GLENBROOK, Nev. — A vast, largely unexplored world is being opened by hobbyists piloting robotic submarines capable of traveling hundreds of feet below the surface of lakes, rivers and oceans.
Styling themselves as citizen scientists, two young engineers, Eric Stackpole and David Lang, have created OpenROV, a small start-up based in Berkeley, Calif., that builds submarine drone kits. They hope to create a mirror image of the airborne drone craze.
This month, the OpenROV researchers took over a vacation home here and turned it into a command center for the maiden dive of a prototype of the next version of their Trident submarine. The sub explored the wreck of the Tahoe, a turn-of-the-last-century steamer that now lies less than a half-mile offshore in depths up to almost 500 feet below the surface of Lake Tahoe, which divides California and Nevada.

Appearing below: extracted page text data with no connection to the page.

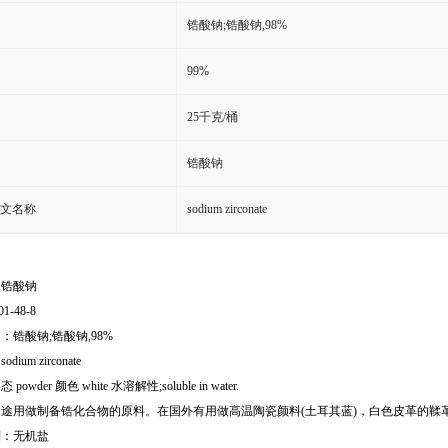
锆酸钠;锆酸钠,98%
99%
25千克/桶
锆酸钠
文名称
sodium zirconate
：锆酸钠
01-48-8
：锆酸钠;锆酸钠,98%
ium zirconate
owder 颜色 white 水溶解性;soluble in water.
途用做制备锆化合物的原料。在国外有用做高温陶瓷颜料(土耳其蓝)，白色皮革的鞣
别：无机盐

OpenROV has sold more than 3,000 of a first-generation submarine, which is able to navigate below the surface, connected by a thin cable and controlled by software running on a tablet or smartphone. The new Trident, which will go on sale this fall for $1,499, will travel at speeds of almost four knots underwater and will have a high-resolution camera and a lighting system as bright as car headlights. It will operate from a wirelessly connected buoy.
From a converted bedroom filled with computer displays, Charles Cross, an OpenROV software engineer, piloted the Trident down through the crystalline waters of Lake Tahoe. Within minutes the researchers could see the Tahoe as it emerged from the blue gloom on the lake floor.

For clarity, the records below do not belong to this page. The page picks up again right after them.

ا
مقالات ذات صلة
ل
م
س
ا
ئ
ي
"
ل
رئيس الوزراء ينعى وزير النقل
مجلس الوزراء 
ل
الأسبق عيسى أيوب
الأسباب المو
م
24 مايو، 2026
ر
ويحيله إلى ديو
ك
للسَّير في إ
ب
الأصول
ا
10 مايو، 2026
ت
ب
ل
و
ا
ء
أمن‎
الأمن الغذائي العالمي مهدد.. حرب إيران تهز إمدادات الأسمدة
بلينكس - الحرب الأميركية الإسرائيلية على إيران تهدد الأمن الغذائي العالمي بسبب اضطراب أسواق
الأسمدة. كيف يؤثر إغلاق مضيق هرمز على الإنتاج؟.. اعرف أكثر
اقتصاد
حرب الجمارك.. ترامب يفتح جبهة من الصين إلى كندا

The 154-ton, 170-foot-long steamer was once called the “Queen of the Lake,” carrying passengers and mail in style. Built in San Francisco in 1896, it was intentionally scuttled in 1940. The intent was to sink the ship in shallow water to make it easily visible from a glass-bottom boat, but the underwater slope was steeper than the ship’s owners realized.

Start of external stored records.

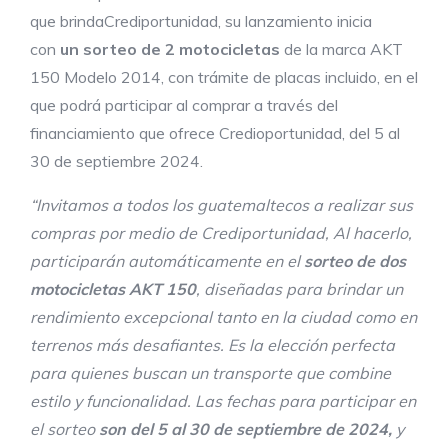
que brindaCrediportunidad, su lanzamiento inicia
con
un sorteo de 2 motocicletas
de la marca AKT
150 Modelo 2014, con trámite de placas incluido, en el
que podrá participar al comprar a través del
financiamiento que ofrece Credioportunidad, del 5 al
30 de septiembre 2024.
“
I
nvitamos a todos
los guatemaltecos a
realizar sus
compras
por medio de Crediportunidad,
Al hacerlo,
participarán automáticamente en el
sorteo de dos
motocicletas AKT 150
, diseñadas para brindar un
rendimiento excepcional tanto en la ciudad como en
terrenos más desafiantes. Es la elección perfecta
para quienes buscan un transporte que combine
estilo y funcionalidad. Las fechas para participar en
el sorteo
son del 5 al 30 de septiembre de 2024,
y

The boat slid out of sight, ultimately coming to rest with its bow in 360 feet of water and its stern at a depth of 490 feet. The Tahoe was first reached in 2002 by a highly technical dive team that in the process set a record for high-altitude scuba diving. (Lake Tahoe is more than 6,200 feet above sea level.)
Now the hobbyist team hopes it can democratize the science and adventure that has previously been accessible only to someone with the resources of Robert Ballard, the oceanographer and explorer who has investigated ships like the Titanic and the Bismarck, a German battleship sunk in the early stages of World War II.
The idea also intrigued professional archaeologists as well as an official from the National Oceanic and Atmospheric Administration, who joined the expedition last week.
David McKinnie, a senior adviser at the atmospheric administration’s Ocean Explorer program, met the two engineers several years ago. Last year he invited them to make a presentation at an event for ocean explorers that the administration sponsored.
“They were by and far the hit of the show,” he said. “People were captivated by the potential of citizen exploration.”
The Trident submarine, which was steered by a video game controller, was able to float gently around the shipwreck and dip into the ship through an exposed roof section that had been torn away.
In keeping with the citizen-science aspirations, the dives were broadcast live over social media platforms like Facebook and Twitch. Trailed by a thin power and networking cable, the sub glided over the length of the wreck, beaming high-resolution video back to a command center, where it was displayed on a large computer monitor in a room overlooking the lake.
The goal of the explorers is to have “a lot more eyes in the ocean,” said Mr. Lang, who worked for a start-up firm before co-founding OpenROV in 2012 with a Kickstarter campaign.
The OpenROV researchers now manage a nonprofit website,OpenExplorer, to encourage their community of drone submarine explorers to share the results of their adventures.
“We’re actually legitimately building the world’s largest ocean observation platform on a shoestring,” Mr. Lang said.
While poking around the Tahoe wreck, the OpenROV team found a plaque that had been left behind by the previous team of divers, who reached the site over a decade ago.
Navigating underwater was challenging, and the dive team had to be careful to keep from tangling their tether deep below the surface. They tracked their location in part by periodically observing a bright light that was suspended under the surface from their control boat hundreds of feet above.
They were able to easily reconstruct how the ship had come to its final resting place and trace the furrow that it created as it slid deeper into the lake.
An observer noted that one of the old myths that had been passed on to visitors to the lake by a mailman in the 1940s was that Lake Tahoe’s deep waters were so cold that drowning victims actually stood up when they came to rest on the lake bottom.
No bodies were seen by the Trident, only the occasional fish.